I have blogged in the past about the conflict between the federal government and the State of Idaho over cleanup of radioactive waste at the Idaho National Laboratory. The INL was established in 1949 as federal government nuclear research and development site. It covers about nine hundred square miles and employs about four thousand people. Over the years nuclear waste was generated from research projects, spent nuclear fuel reprocessing, and nuclear weapons development. There are hundreds of tons of spent nuclear fuel, almost a million gallons of high-level liquid waste, five thousand cubic yards of dried and condensed solid waste, eighty five thousand cubic meters of transuranic wastes and half a million cubic yards of low level waste in lined and unlined pits.
In 1989, the INL was designated as a Superfund cleanup site. In 1995, after court battles, an agreement was signed between the Department of Energy and the State of Idaho that there would be no shipments of commercial spent fuel to the INL until all existing waste had been dealt with.
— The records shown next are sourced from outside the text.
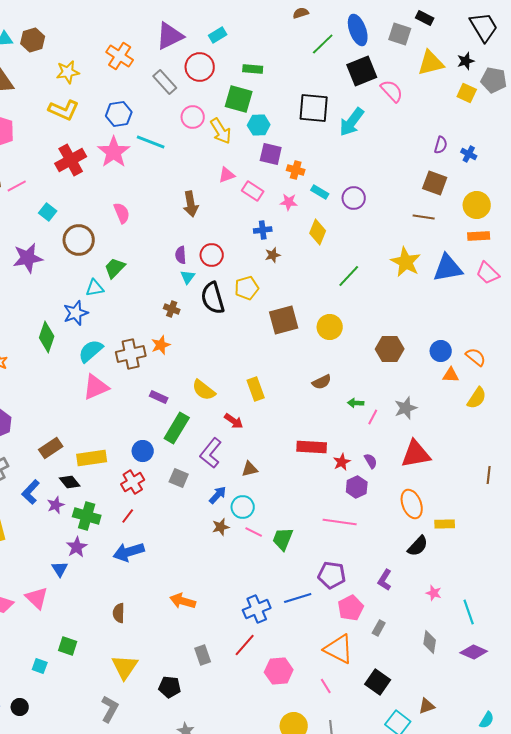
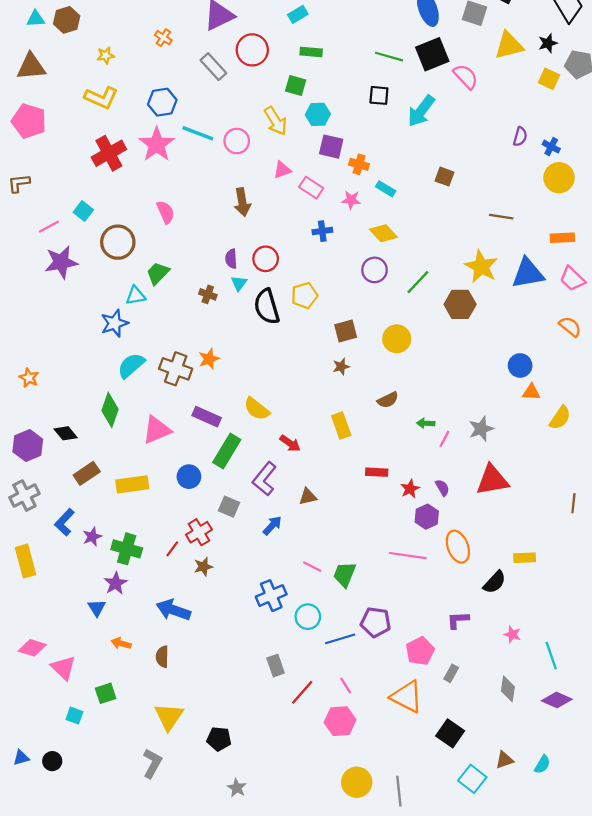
cyan rectangle: (218, 35) -> (298, 14), moved
green line: (323, 44) -> (389, 57), moved, turned 60
orange cross: (120, 56) -> (163, 38), size x0.6
yellow star: (68, 72) -> (106, 55), size x0.7
green square: (239, 99) -> (296, 85), size x0.7
black square: (314, 108) -> (379, 95), size x0.6
pink circle: (193, 117) -> (237, 141), moved
brown square: (435, 183) -> (445, 177), moved, size x0.7
pink line: (17, 186) -> (49, 227), moved
purple circle: (354, 198) -> (375, 270), moved
yellow circle: (477, 205) -> (559, 178), moved
yellow diamond: (318, 232) -> (383, 233), turned -65
brown star: (273, 255) -> (341, 367), moved
brown cross: (172, 309) -> (208, 294), moved
brown square: (284, 320) -> (346, 331), size x0.7
green diamond: (47, 337) -> (110, 410), moved
brown hexagon: (390, 349) -> (460, 304), moved
brown cross: (131, 354) -> (176, 369), turned 32
orange semicircle: (476, 357) -> (570, 327), moved
pink triangle: (96, 387) -> (157, 430), moved
yellow rectangle: (256, 389) -> (341, 426), moved
purple rectangle: (159, 397) -> (207, 417), size x1.4
red rectangle: (312, 447) -> (377, 472), size x0.7
black diamond: (70, 482) -> (66, 433), moved
red cross: (133, 482) -> (199, 532), moved
orange ellipse: (412, 504) -> (458, 547), moved
cyan circle: (243, 507) -> (308, 617), moved
brown star: (221, 527) -> (203, 567), moved
blue arrow: (129, 552) -> (173, 610), moved, turned 36
purple pentagon: (332, 575) -> (376, 622), moved
purple L-shape: (385, 580) -> (458, 620), turned 55
pink triangle: (37, 598) -> (63, 668), moved
blue line: (298, 598) -> (340, 639), moved
orange arrow: (183, 601) -> (121, 643), moved, size x0.7
blue cross: (257, 609) -> (271, 596), moved
green square: (68, 646) -> (106, 693), turned -36
gray rectangle: (203, 655) -> (276, 666), moved
pink line: (326, 686) -> (346, 686), moved
cyan semicircle: (487, 720) -> (542, 764), moved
There were also limits set on shipment of other types of waste. All transuranic waste was to be removed by 2018. All high level waste and waste from spent nuclear fuel was to be removed by 2025. By 2013, no high level waste or spent nuclear fuel waste had been removed. Over forty tons of spent nuclear waste from government reactors was shipped in. Over forty tons of transuranic waste was shipped out. Court battles and waste cleanup and removal continued at the INL.
In order to speed up the removal of nuclear waste at the INL, in February of 2016, the Department of Energy awarded a new contract which combined two of the existing cleanup projects to Flour Idaho, LLC. The Idaho Treatment Group and CH2M-WG Idaho had been working on the two projects. Fluor spent three months learning about the operation from the two previous contractors. Operational responsibility for cleaning up the nuclear waste at the INL was officially transferred to Fluor Idaho on June 1st of this year. The five year contract with Fluor Idaho is worth about a billion and a half dollars.
Fluor hired most of the personnel who had worked for the two contractors that Fluor replaced. This had the benefit of keeping various working teams intact and permitted a continuity of operation. After a couple of days of transition, normal operations were resumed. Fluor has reported that although they have only been in control since June 1st, the productivity of the cleanup projects has already improved. Fluor has pledged that they would maintain a culture of transparency with respect to employee input about problems or ways to improve efficiency.
Fluor has pledge to follow a schedule for the retrieval and packaging of some nuclear waste that is currently buried in pits that is more ambitious than the waste disposal schedule mandated by Idaho and the U.S. Department of Energy. Fluor has plans to remove spent nuclear fuel rods from their current cooling pools and store them in dry casks.
One of the most difficult tasks facing Fluor is the treatment of almost a million gallons of liquid radioactive waste at the Integrated Waste Treatment Unit. The treatment of the liquid waste was supposed to be completed by 2012 but five years later the work is still not done because of many technical problems. Fluor has previously worked on similar systems in other states and has brought in an experienced team to work on the IWTU at INL.
Hopefully, Fluor will do better with the cleanup work at the INL than previous contractors. Time will tell.